Cambridge City Council
As I explained yesterday, the new County Council ward boundaries have come about because that council only wants 12 representatives from the city instead of 14. For the time being, the City Council will continue to use the old 14 wards.
Each of these wards sends 3 councillors to the City Council, making a total of 42 on that council. But could the City Council realign its wards with the County Council’s 12, and have just 36 councillors? A lot of people think that it should.
If one were to be cynical, we might predict that a decision (if any) will be made after next May’s County Council election, when the political parties can see who’s been most favoured by that council’s new ward boundaries. My best guess is that the party which currently has the majority on the City Council (Labour) would find itself at least 4 seats down under such an arrangement, and possibly worse. So it would be unlikely to set the ball rolling in that direction. For the sake of neatness and comprehensibility, that would be a shame.
The Parliamentary Constituency
There is another institution which we vote for that might be changing soon. Like the County Council, the government is also reducing its number of representatives (MPs). In this case, the number is being cut from 650 to 600. While Cambridgeshire as a whole is likely to retain the same number of MPs, the population has shifted and the constituency boundaries need to be redrawn. The Boundary Commission for England is likely to put forward some initial recommendations any day now.
Will this affect us in Queen Edith’s? It’s highly likely that it will.
For many years, there have been too many people living within the Cambridge city boundary for it to be a neat parliamentary constituency. The result has been that the southern wards have been given to constituencies outside the city. Queen Edith’s is the last ward to remain in this situation (Trumpington rejoined the city in 2010). We are, as everyone knows, part of the South Cambridgeshire constituency, and our MP is Heidi Allen.
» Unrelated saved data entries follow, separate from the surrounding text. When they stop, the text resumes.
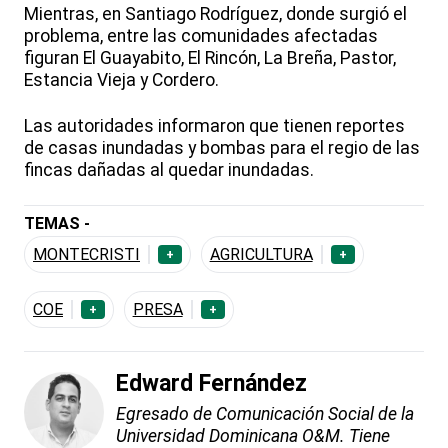
Mientras, en Santiago Rodríguez, donde surgió el
problema, entre las comunidades afectadas
figuran El Guayabito, El Rincón, La Breña, Pastor,
Estancia Vieja y Cordero.
Las autoridades informaron que tienen reportes
de casas inundadas y bombas para el regio de las
fincas dañadas al quedar inundadas.
TEMAS -
MONTECRISTI
AGRICULTURA
+
+
COE
PRESA
+
+
Edward Fernández
Egresado de Comunicación Social de la
Universidad Dominicana O&M. Tiene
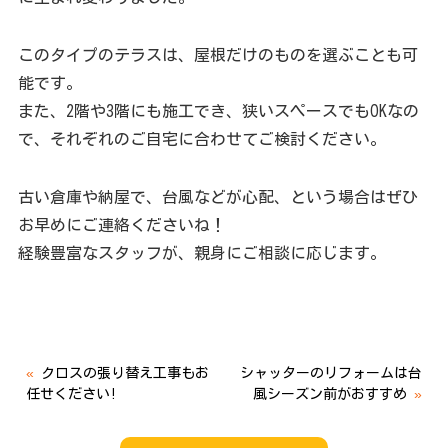
このタイプのテラスは、屋根だけのものを選ぶことも可
能です。
また、2階や3階にも施工でき、狭いスペースでもOKなの
で、それぞれのご自宅に合わせてご検討ください。
古い倉庫や納屋で、台風などが心配、という場合はぜひ
お早めにご連絡くださいね！
経験豊富なスタッフが、親身にご相談に応じます。
«
クロスの張り替え工事もお
シャッターのリフォームは台
任せください!
風シーズン前がおすすめ
»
All the other wards in the city are part of the Cambridge constituency, and their MP is Daniel Zeichner.
Looking at the numbers, it would appear that Cambridge would make a perfectly sized constituency under the new arrangement if it could gain a few thousand more people: almost exactly as many as are in Queen Edith’s, as it happens. So I expect a new Cambridge constituency to be announced soon which matches the Cambridge city boundary. This would mean that in the first general election after 2017, we’d be in Cambridge. This is a closely-fought constituency which is usually a battle between the Labour and Liberal Democrat candidates, unlike South Cambridgeshire, which is a walk-over for the Conservative candidate. More exciting electorally, to be sure. On the other hand, just as we get a genuinely decent constituency MP, we lose her. That’s politics.